Doch Boniface war entschlossen, zurück zur Sache zu kommen. »Worüber reden wir hier überhaupt? Ich bin kein Rassist. Ich bringe jeden um. Es ist mir egal, wo sie herkommen.«
»Oh, das ist nett. Er ist ja so nett«, sagte Henry.
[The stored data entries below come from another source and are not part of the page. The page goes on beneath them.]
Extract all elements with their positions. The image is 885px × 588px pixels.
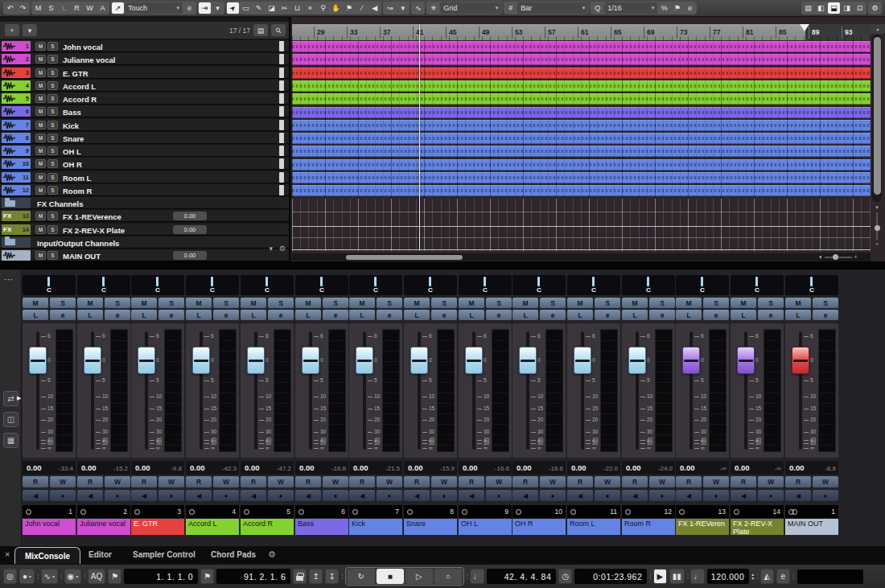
- channel-config-icon[interactable]: [462, 509, 467, 515]
- channel-listen-button[interactable]: L: [512, 310, 538, 320]
- track-mute-button[interactable]: M: [35, 55, 46, 64]
- horizontal-zoom-preset-button[interactable]: ▾: [819, 254, 822, 261]
- volume-fader[interactable]: [792, 347, 809, 374]
- track-row[interactable]: 8MSSnare: [0, 132, 289, 144]
- volume-value[interactable]: 0.00: [353, 463, 368, 472]
- mixer-channel-strip[interactable]: CMSLe605101520304050∞0.00-16.8RW◀●6Bass: [295, 269, 348, 535]
- channel-edit-button[interactable]: e: [50, 310, 76, 320]
- pan-control[interactable]: C: [241, 275, 294, 295]
- mixer-channel-strip[interactable]: CMSLe605101520304050∞0.00-8.8RW◀●1MAIN O…: [785, 269, 838, 535]
- monitor-button[interactable]: ◀: [186, 490, 212, 501]
- channel-listen-button[interactable]: L: [404, 310, 430, 320]
- mixer-channel-strip[interactable]: CMSLe605101520304050∞0.00-33.4RW◀●1John …: [23, 269, 76, 535]
- erase-tool[interactable]: ◪: [266, 2, 278, 14]
- volume-fader[interactable]: [737, 347, 755, 374]
- channel-edit-button[interactable]: e: [649, 310, 675, 320]
- audio-event[interactable]: [292, 41, 871, 52]
- pan-control[interactable]: C: [131, 275, 184, 295]
- tempo-stepper[interactable]: ▴ ▾: [751, 573, 754, 581]
- volume-value[interactable]: 0.00: [735, 463, 750, 472]
- pan-control[interactable]: C: [512, 275, 566, 295]
- right-zone-button[interactable]: ◨: [841, 2, 853, 14]
- playhead-cursor[interactable]: [419, 24, 420, 251]
- channel-edit-button[interactable]: e: [540, 310, 566, 320]
- mixer-channel-strip[interactable]: CMSLe605101520304050∞0.00-47.2RW◀●5Accor…: [241, 269, 294, 535]
- mixer-racks-button[interactable]: ◫: [3, 412, 19, 427]
- read-automation-button[interactable]: R: [785, 476, 811, 487]
- channel-name[interactable]: FX 1-REVeren: [676, 519, 729, 535]
- read-automation-button[interactable]: R: [512, 476, 538, 487]
- range-selection-tool[interactable]: ▭: [240, 2, 252, 14]
- channel-config-icon[interactable]: [352, 509, 358, 515]
- mixer-channel-strip[interactable]: CMSLe605101520304050∞0.00-9.8RW◀●3E. GTR: [131, 269, 184, 535]
- monitor-button[interactable]: ◀: [731, 490, 756, 501]
- channel-edit-button[interactable]: e: [595, 310, 620, 320]
- track-color-block[interactable]: 9: [2, 146, 31, 156]
- volume-value[interactable]: 0.00: [789, 463, 805, 472]
- read-automation-button[interactable]: R: [131, 476, 157, 487]
- monitor-button[interactable]: ◀: [349, 490, 375, 501]
- vertical-zoom-control[interactable]: ▾ +: [872, 204, 882, 251]
- pan-control[interactable]: C: [622, 275, 675, 295]
- channel-config-icon[interactable]: [244, 509, 249, 515]
- add-track-options-button[interactable]: ▾: [23, 24, 37, 36]
- channel-solo-button[interactable]: S: [813, 298, 838, 308]
- mixer-channel-strip[interactable]: CMSLe605101520304050∞0.00-22.0RW◀●11Room…: [567, 269, 620, 535]
- volume-fader[interactable]: [192, 347, 210, 374]
- track-volume-value[interactable]: 0.00: [173, 212, 207, 220]
- volume-value[interactable]: 0.00: [299, 463, 315, 472]
- cycle-button[interactable]: ↻: [348, 569, 375, 584]
- tab-chord-pads[interactable]: Chord Pads: [211, 550, 256, 559]
- metronome-setup-button[interactable]: e: [776, 569, 790, 584]
- record-enable-button[interactable]: ●: [813, 490, 838, 501]
- channel-listen-button[interactable]: L: [241, 310, 266, 320]
- channel-name[interactable]: Room R: [622, 519, 675, 535]
- track-row[interactable]: Input/Output Channels: [0, 236, 289, 249]
- menu-dots-icon[interactable]: ⁞: [756, 573, 758, 581]
- mixer-channel-strip[interactable]: CMSLe605101520304050∞0.00-∞RW◀●13FX 1-RE…: [676, 269, 729, 535]
- mute-tool[interactable]: ×: [304, 2, 316, 14]
- channel-name[interactable]: OH L: [459, 519, 512, 535]
- audio-event[interactable]: [292, 120, 871, 131]
- volume-fader[interactable]: [465, 347, 483, 374]
- channel-solo-button[interactable]: S: [540, 298, 566, 308]
- pan-control[interactable]: C: [567, 275, 620, 295]
- menu-dots-icon[interactable]: ⁞: [687, 573, 689, 581]
- read-automation-button[interactable]: R: [77, 476, 103, 487]
- track-mute-button[interactable]: M: [35, 251, 46, 260]
- gear-icon[interactable]: ⚙: [279, 245, 286, 253]
- setup-zone-button[interactable]: ⊡: [854, 2, 866, 14]
- metronome-button[interactable]: ◭: [760, 569, 774, 584]
- pan-control[interactable]: C: [676, 275, 729, 295]
- track-color-block[interactable]: 1: [2, 41, 31, 51]
- monitor-button[interactable]: ◀: [241, 490, 266, 501]
- read-automation-button[interactable]: R: [349, 476, 375, 487]
- volume-value[interactable]: 0.00: [408, 463, 423, 472]
- channel-name[interactable]: Snare: [404, 519, 457, 535]
- volume-value[interactable]: 0.00: [626, 463, 641, 472]
- volume-fader[interactable]: [519, 347, 537, 374]
- channel-listen-button[interactable]: L: [459, 310, 484, 320]
- mixer-channel-strip[interactable]: CMSLe605101520304050∞0.00-42.3RW◀●4Accor…: [186, 269, 239, 535]
- track-color-block[interactable]: FX13: [2, 211, 31, 221]
- horizontal-scroll-thumb[interactable]: [346, 255, 463, 260]
- track-row[interactable]: 12MSRoom R: [0, 184, 289, 196]
- track-mute-button[interactable]: M: [35, 173, 46, 182]
- pan-control[interactable]: C: [459, 275, 512, 295]
- mixer-channel-strip[interactable]: CMSLe605101520304050∞0.00-15.2RW◀●2Julia…: [77, 269, 130, 535]
- menu-dots-icon[interactable]: ⁞: [649, 573, 651, 581]
- channel-mute-button[interactable]: M: [23, 298, 48, 308]
- record-enable-button[interactable]: ●: [431, 490, 457, 501]
- monitor-button[interactable]: ◀: [23, 490, 48, 501]
- channel-mute-button[interactable]: M: [131, 298, 157, 308]
- vertical-scrollbar[interactable]: [872, 35, 882, 202]
- volume-fader[interactable]: [29, 347, 47, 374]
- tempo-track-button[interactable]: ▮▮: [669, 569, 685, 584]
- menu-dots-icon[interactable]: ⁞: [467, 573, 468, 581]
- monitor-button[interactable]: ◀: [459, 490, 484, 501]
- volume-value[interactable]: 0.00: [190, 463, 205, 472]
- track-row[interactable]: 10MSOH R: [0, 158, 289, 170]
- record-enable-button[interactable]: ●: [213, 490, 239, 501]
- channel-edit-button[interactable]: e: [486, 310, 512, 320]
- track-mute-button[interactable]: M: [35, 212, 46, 220]
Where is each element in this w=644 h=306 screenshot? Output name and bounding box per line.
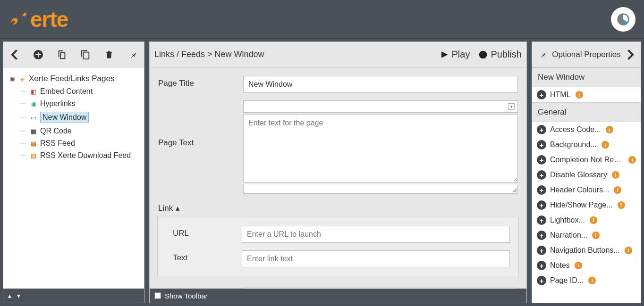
url-input[interactable] [242,226,510,243]
tree-item[interactable]: ⋯▦QR Code [19,125,141,137]
pin-left-icon[interactable] [127,48,139,62]
play-button[interactable]: Play [440,49,470,60]
add-button[interactable] [32,48,44,62]
info-icon[interactable]: i [602,141,609,149]
link-text-label: Text [166,250,242,263]
property-item[interactable]: +Completion Not Requiredi [532,152,641,167]
props-section-newwindow: New Window [532,67,641,87]
rss-icon: ▤ [30,152,37,159]
property-label: Page ID... [550,276,584,285]
plus-icon: + [537,170,546,180]
tree-panel: ▣ ◈ Xerte Feed/Links Pages ⋯◧Embed Conte… [3,67,144,289]
property-item[interactable]: +Lightbox...i [532,213,641,228]
center-body: Page Title Page Text ▾ [150,67,526,289]
property-item[interactable]: +Narration...i [532,228,641,243]
url-label: URL [166,226,242,238]
profile-badge[interactable] [611,7,636,32]
property-label: Completion Not Required [550,156,624,164]
property-label: Access Code... [550,125,601,134]
tree-item[interactable]: ⋯▭New Window [19,110,141,125]
page-text-label: Page Text [158,100,243,148]
duplicate-button[interactable] [56,48,68,62]
plus-icon: + [537,246,546,255]
plus-icon: + [537,231,546,240]
app-logo: erte [8,7,68,32]
left-toolbar [3,42,144,67]
property-item[interactable]: +Notesi [532,258,641,273]
right-panel: Optional Properties New Window +HTMLi Ge… [532,41,641,303]
publish-label: Publish [491,49,522,60]
tree-item[interactable]: ⋯◉Hyperlinks [19,98,141,110]
property-label: Hide/Show Page... [550,201,613,209]
resize-handle[interactable] [243,184,518,194]
pin-right-icon[interactable] [536,48,550,62]
info-icon[interactable]: i [576,91,583,99]
property-item[interactable]: +HTMLi [532,87,641,102]
show-toolbar-label: Show Toolbar [165,292,208,300]
property-label: Lightbox... [550,216,585,224]
property-label: Disable Glossary [550,171,607,179]
property-item[interactable]: +Hide/Show Page...i [532,198,641,213]
property-item[interactable]: +Header Colours...i [532,182,641,198]
right-title: Optional Properties [552,50,621,59]
info-icon[interactable]: i [590,216,597,224]
right-header: Optional Properties [532,42,641,67]
props-section-general: General [532,102,641,122]
tree-item-label: QR Code [40,127,72,135]
breadcrumb: Links / Feeds > New Window [154,50,264,59]
plus-icon: + [537,215,546,225]
move-up-icon[interactable]: ▴ [8,292,11,299]
plus-icon: + [537,140,546,149]
globe-icon: ◉ [30,100,37,108]
info-icon[interactable]: i [592,232,600,239]
tree-item[interactable]: ⋯▤RSS Feed [19,137,141,149]
tree-item-label: RSS Xerte Download Feed [40,151,131,160]
page-tree: ▣ ◈ Xerte Feed/Links Pages ⋯◧Embed Conte… [6,72,141,162]
info-icon[interactable]: i [614,186,621,194]
page-title-input[interactable] [243,76,518,93]
richtext-toolbar[interactable]: ▾ [243,100,518,113]
page-text-input[interactable] [243,115,518,182]
copy-button[interactable] [79,48,92,62]
property-item[interactable]: +Page ID...i [532,273,641,288]
form-scroll[interactable]: Page Title Page Text ▾ [150,67,526,289]
info-icon[interactable]: i [612,171,619,179]
publish-button[interactable]: Publish [478,49,522,60]
show-toolbar-checkbox[interactable] [154,292,161,299]
collapse-left-icon[interactable] [8,48,20,62]
property-label: Notes [550,261,570,270]
property-item[interactable]: +Navigation Buttons...i [532,243,641,258]
property-item[interactable]: +Disable Glossaryi [532,167,641,182]
info-icon[interactable]: i [606,126,613,133]
tree-root[interactable]: ▣ ◈ Xerte Feed/Links Pages [9,72,141,85]
info-icon[interactable]: i [588,277,596,284]
tree-item-label: Embed Content [40,87,93,96]
move-down-icon[interactable]: ▾ [17,292,20,299]
box-icon: ◈ [18,75,26,83]
property-label: Narration... [550,231,587,240]
property-item[interactable]: +Background...i [532,137,641,152]
info-icon[interactable]: i [575,262,582,269]
delete-button[interactable] [103,48,115,62]
right-body[interactable]: New Window +HTMLi General +Access Code..… [532,67,641,303]
collapse-right-icon[interactable] [624,48,638,62]
plus-icon: + [537,90,546,99]
play-label: Play [451,49,470,60]
plus-icon: + [537,155,546,165]
link-text-input[interactable] [242,250,510,267]
tree-connector: ⋯ [20,114,26,121]
info-icon[interactable]: i [628,156,636,164]
info-icon[interactable]: i [618,201,625,209]
tree-item[interactable]: ⋯◧Embed Content [19,85,141,98]
property-label: HTML [550,91,571,99]
center-panel: Links / Feeds > New Window Play Publish … [149,41,527,303]
rss-icon: ▤ [30,140,37,147]
property-label: Navigation Buttons... [550,246,620,255]
expand-icon[interactable]: ▣ [10,76,16,82]
tree-item[interactable]: ⋯▤RSS Xerte Download Feed [19,149,141,162]
info-icon[interactable]: i [625,247,632,254]
link-section-label[interactable]: Link ▴ [158,203,518,213]
qr-icon: ▦ [30,127,37,135]
chevron-down-icon[interactable]: ▾ [508,103,515,110]
property-item[interactable]: +Access Code...i [532,122,641,137]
»Und was ist mit ihren Überresten, Peter?«, wollte der Duke wissen. »Hast du dir darüber Gedanken gemacht?«
»Ich rede doch nur von ein paar mehr.«
»Und danach noch ein paar mehr?«, fragte der Duke. »Und dann noch ein paar mehr. Und bevor wir es uns versehen, werden die Zahlen unüberschaubar, die Vermissten werden gefunden …«
»… und wir auch«, vervollständigte Angel den Satz des Dukes, um deutlich zu machen, wem ihre Loyalität galt.
Boniface warf frustriert die Hände hoch. »Es ist ja auch nicht so, als ob sie sich nicht jeden Samstagabend sowieso gegenseitig an die Gurgel gehen würden.«
»Also das hast du getan? Dich selbst bedient?«, fragte der Duke.
»Oh ja, das hättest du wohl gerne, oder? Die Genehmigung des Rates, mich loszuwerden!«, höhnte Boniface. Im schmutziggelben Licht der uralten Glühbirne stierte er seinen ehemaligen Meister zornig an.
Der Duke schüttelte den Kopf, dann wandte er seinen Blick von Boniface ab. »Mit dir habe ich nicht gesprochen, Peter.«
Boniface war verwirrt. »Was?«
Angel echote: »Was?«
Blicke flogen durch den Raum, bis sie schließlich auf Thomas landeten.
»Was? Was ist?«, fragte er.
»Hast du wirklich gedacht, wir würden es nicht herausfinden? Dass der Rat es nicht herausfindet?«, fragte der Duke.